Goodness of Fit Test quiz #1
Control buttons has been changed to "navigation" mode.
1/20
  • What are the necessary conditions to perform a chi-square goodness-of-fit test?
    The necessary conditions are: (1) data are from a random sample, (2) observed frequencies are available for all categories, and (3) expected frequencies for each category are at least 5.
  • For what type of data is a chi-square goodness-of-fit test most appropriate?
    A chi-square goodness-of-fit test is most appropriate for categorical data where you want to compare observed frequencies to expected frequencies based on a claimed distribution.
  • How is the chi-square test statistic for a goodness-of-fit test calculated?
    The chi-square test statistic is calculated as χ² = Σ[(O - E)² / E], where O is the observed frequency and E is the expected frequency for each category.
  • What are the possible values for a chi-square statistic?
    A chi-square statistic can take any value greater than or equal to zero; it cannot be negative.
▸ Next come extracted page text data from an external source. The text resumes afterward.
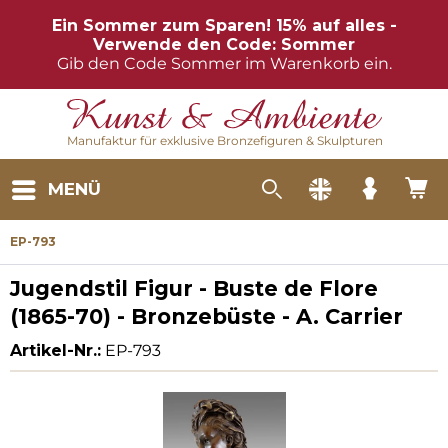
Ein Sommer zum Sparen! 15% auf alles -
Verwende den Code: Sommer
Gib den Code Sommer im Warenkorb ein.
Manufaktur für exklusive Bronzefiguren & Skulpturen
MENÜ
EP-793
Jugendstil Figur - Buste de Flore
(1865-70) - Bronzebüste - A. Carrier
Artikel-Nr.:
EP-793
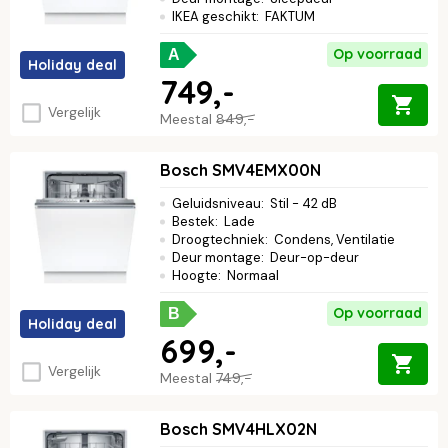
IKEA geschikt
:
FAKTUM
Op voorraad
A
Holiday deal
749,-
Vergelijk
Meestal
849,-
Bosch SMV4EMX00N
Geluidsniveau
:
Stil - 42 dB
Bestek
:
Lade
Droogtechniek
:
Condens, Ventilatie
Deur montage
:
Deur-op-deur
Hoogte
:
Normaal
Op voorraad
B
Holiday deal
699,-
Vergelijk
Meestal
749,-
Bosch SMV4HLX02N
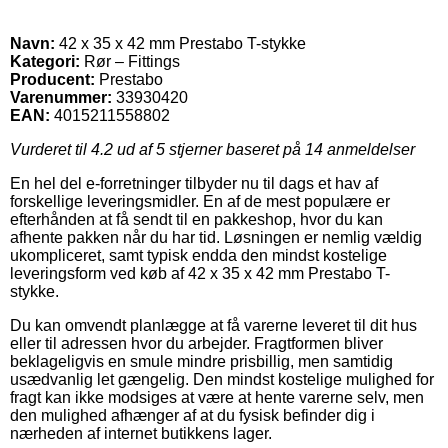
Navn:
42 x 35 x 42 mm Prestabo T-stykke
Kategori:
Rør – Fittings
Producent:
Prestabo
Varenummer:
33930420
EAN:
4015211558802
Vurderet til
4.2
ud af 5 stjerner baseret på
14
anmeldelser
En hel del e-forretninger tilbyder nu til dags et hav af
forskellige leveringsmidler. En af de mest populære er
efterhånden at få sendt til en pakkeshop, hvor du kan
afhente pakken når du har tid. Løsningen er nemlig vældig
ukompliceret, samt typisk endda den mindst kostelige
leveringsform ved køb af 42 x 35 x 42 mm Prestabo T-
stykke.
Du kan omvendt planlægge at få varerne leveret til dit hus
eller til adressen hvor du arbejder. Fragtformen bliver
beklageligvis en smule mindre prisbillig, men samtidig
usædvanlig let gængelig. Den mindst kostelige mulighed for
fragt kan ikke modsiges at være at hente varerne selv, men
den mulighed afhænger af at du fysisk befinder dig i
nærheden af internet butikkens lager.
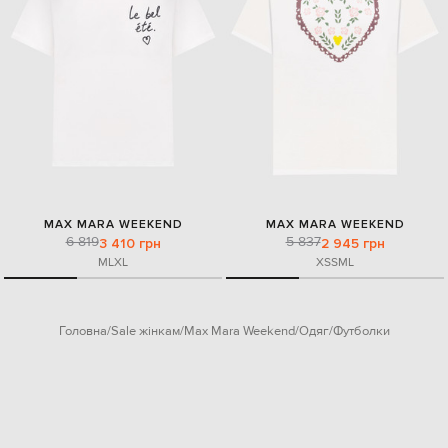
MAX MARA WEEKEND
MAX MARA WEEKEND
6 819
5 837
3 410 грн
2 945 грн
M
L
XL
XS
S
M
L
Головна
Sale жінкам
Max Mara Weekend
Одяг
Футболки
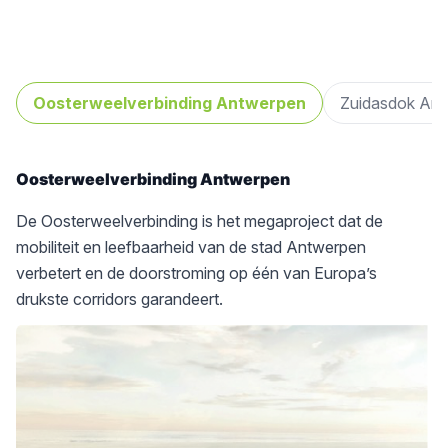
Oosterweelverbinding Antwerpen
Zuidasdok Am
Oosterweelverbinding Antwerpen
De Oosterweelverbinding is het megaproject dat de
mobiliteit en leefbaarheid van de stad Antwerpen
verbetert en de doorstroming op één van Europa’s
drukste corridors garandeert.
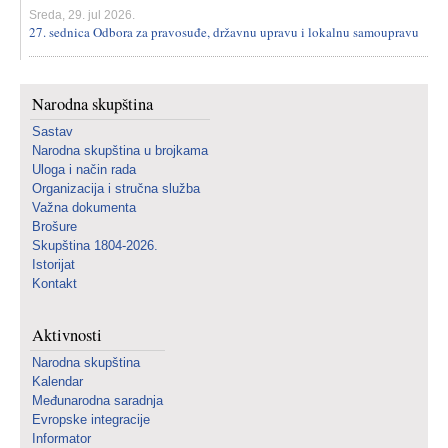
Sreda, 29. jul 2026.
27. sednica Odbora za pravosuđe, državnu upravu i lokalnu samoupravu
Narodna skupština
Sastav
Narodna skupština u brojkama
Uloga i način rada
Organizacija i stručna služba
Važna dokumenta
Brošure
Skupština 1804-2026.
Istorijat
Kontakt
Aktivnosti
Narodna skupština
Kalendar
Međunarodna saradnja
Evropske integracije
Informator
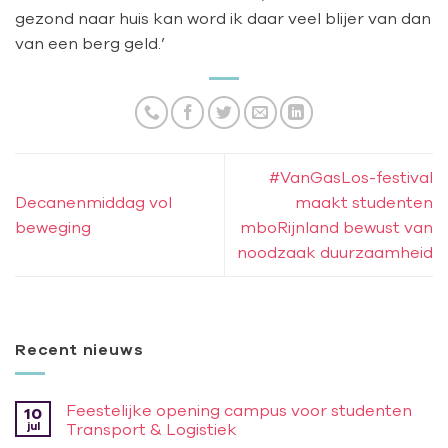
gezond naar huis kan word ik daar veel blijer van dan
van een berg geld.’
#VanGasLos-festival
Decanenmiddag vol
maakt studenten
beweging
mboRijnland bewust van
noodzaak duurzaamheid
Recent nieuws
Feestelijke opening campus voor studenten
10
jul
Transport & Logistiek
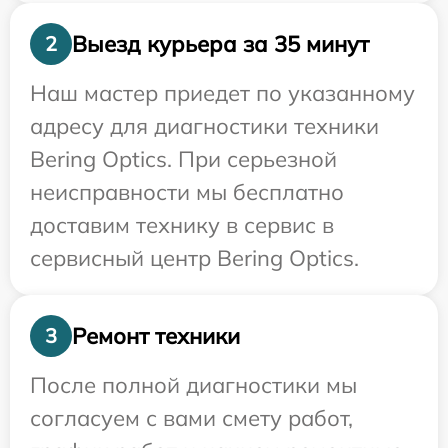
Выезд курьера за 35 минут
2
Наш мастер приедет по указанному
адресу для диагностики техники
Bering Optics. При серьезной
неисправности мы бесплатно
доставим технику в сервис в
сервисный центр Bering Optics.
Ремонт техники
3
После полной диагностики мы
согласуем с вами смету работ,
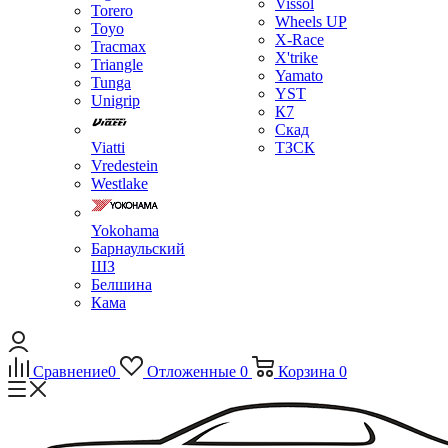
Vissol
Torero
Wheels UP
Toyo
X-Race
Tracmax
X'trike
Triangle
Yamato
Tunga
YST
Unigrip
К7
Скад
Viatti
ТЗСК
Vredestein
Westlake
Yokohama
Барнаульский
ШЗ
Белшина
Кама
Сравнение
0
Отложенные
0
Корзина
0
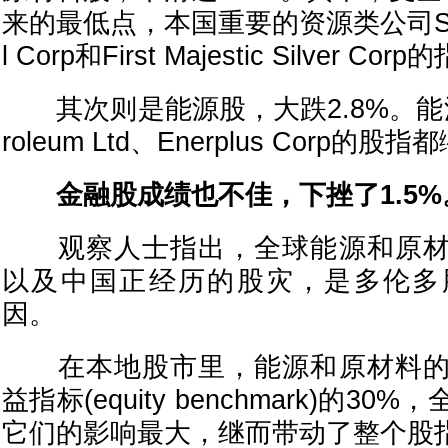
来的最低点，本国重要的资源类公司Sherritt
l Corp和First Majestic Silver C
其次则是能源股，大跌2.8%。能源企业
roleum Ltd、Enerplus Corp的
金融股成绩也不佳，下挫了1.5%
观察人士指出，全球能源和原材
以及中国正经历的股灾，是多伦多
因。
在本地股市里，能源和原材料的
益指标(equity benchmark)的3
它们的影响最大，继而带动了整个股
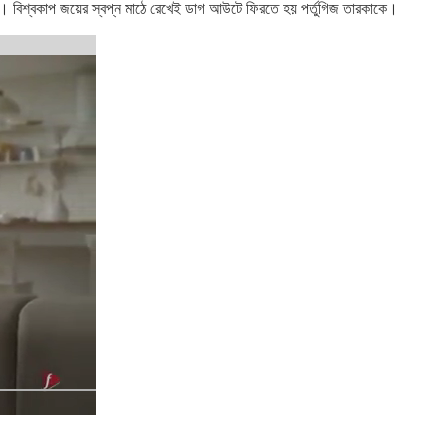
ননি। বিশ্বকাপ জয়ের স্বপ্ন মাঠে রেখেই ডাগ আউটে ফিরতে হয় পর্তুগিজ তারকাকে।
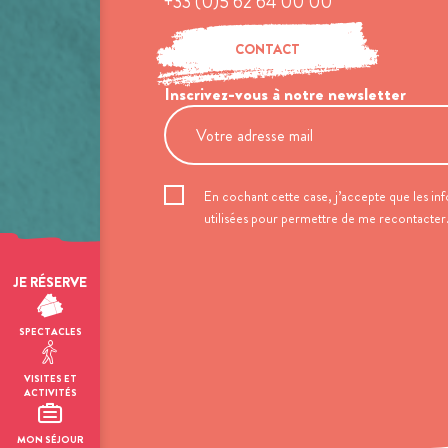
+33 (0)5 62 64 00 00
CONTACT
Inscrivez-vous à notre newsletter
En cochant cette case, j’accepte que les inf
utilisées pour permettre de me recontacter
JE RÉSERVE
SPECTACLES
VISITES ET
ACTIVITÉS
MON SÉJOUR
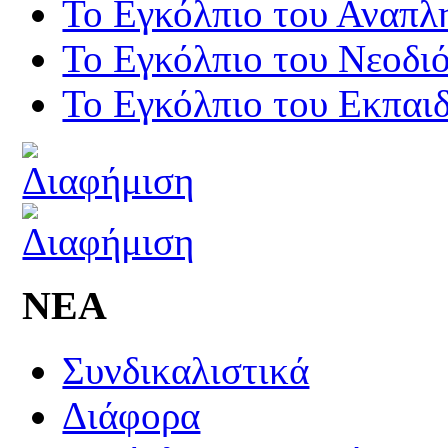
Το Εγκόλπιο του Αναπλ
Το Εγκόλπιο του Νεοδι
Το Εγκόλπιο του Εκπαιδ
ΝΕΑ
Συνδικαλιστικά
Διάφορα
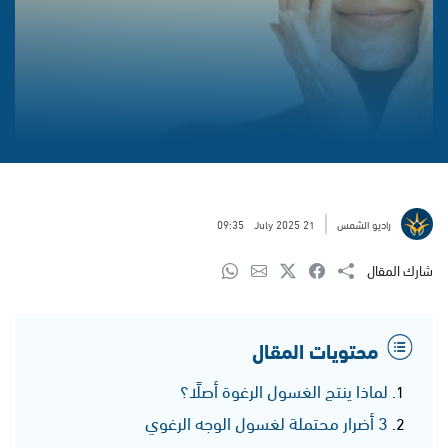
راديو الشمس
21 July 2025
09:35
شارك المقال
محتويات المقال
لماذا ينتج الغسول الرغوة أصلًا؟
3 أضرار محتملة لغسول الوجه الرغوي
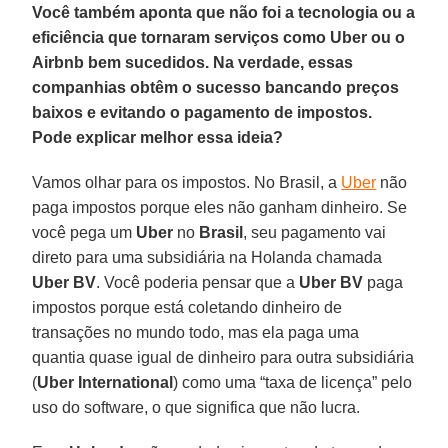
Você também aponta que não foi a tecnologia ou a
eficiência que tornaram serviços como Uber ou o
Airbnb bem sucedidos. Na verdade, essas
companhias obtêm o sucesso bancando preços
baixos e evitando o pagamento de impostos.
Pode explicar melhor essa ideia?
Vamos olhar para os impostos. No Brasil, a
Uber
não
paga impostos porque eles não ganham dinheiro. Se
você pega um
Uber
no
Brasil
, seu pagamento vai
direto para uma subsidiária na Holanda chamada
Uber BV
. Você poderia pensar que a
Uber BV
paga
impostos porque está coletando dinheiro de
transações no mundo todo, mas ela paga uma
quantia quase igual de dinheiro para outra subsidiária
(
Uber International
) como uma “taxa de licença” pelo
uso do software, o que significa que não lucra.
  • How would you describe the purpose of the chi-square test for goodness of fit?
    The chi-square test for goodness of fit is used to determine whether observed frequencies differ significantly from expected frequencies based on a claimed distribution.
  • What does the null hypothesis specify in a chi-square goodness-of-fit test?
    The null hypothesis specifies that the observed frequencies match the expected frequencies according to the claimed distribution.
  • Which statement is not true about the chi-square goodness-of-fit test?
    It is not true that the chi-square goodness-of-fit test can be used for data with expected frequencies less than 5 in any category.
  • What is the main use of the chi-square goodness-of-fit test?
    The main use is to test whether observed categorical data fit a specified theoretical distribution.
  • Which of the following is not a characteristic of the chi-square distribution?
    The chi-square distribution is not symmetric; it is skewed to the right, especially for small degrees of freedom.
  • What is not a requirement to conduct a chi-square goodness-of-fit test?
    It is not required that the data be numerical or continuous; the test is for categorical data.
  • What is a key property of the chi-square distribution regarding its shape?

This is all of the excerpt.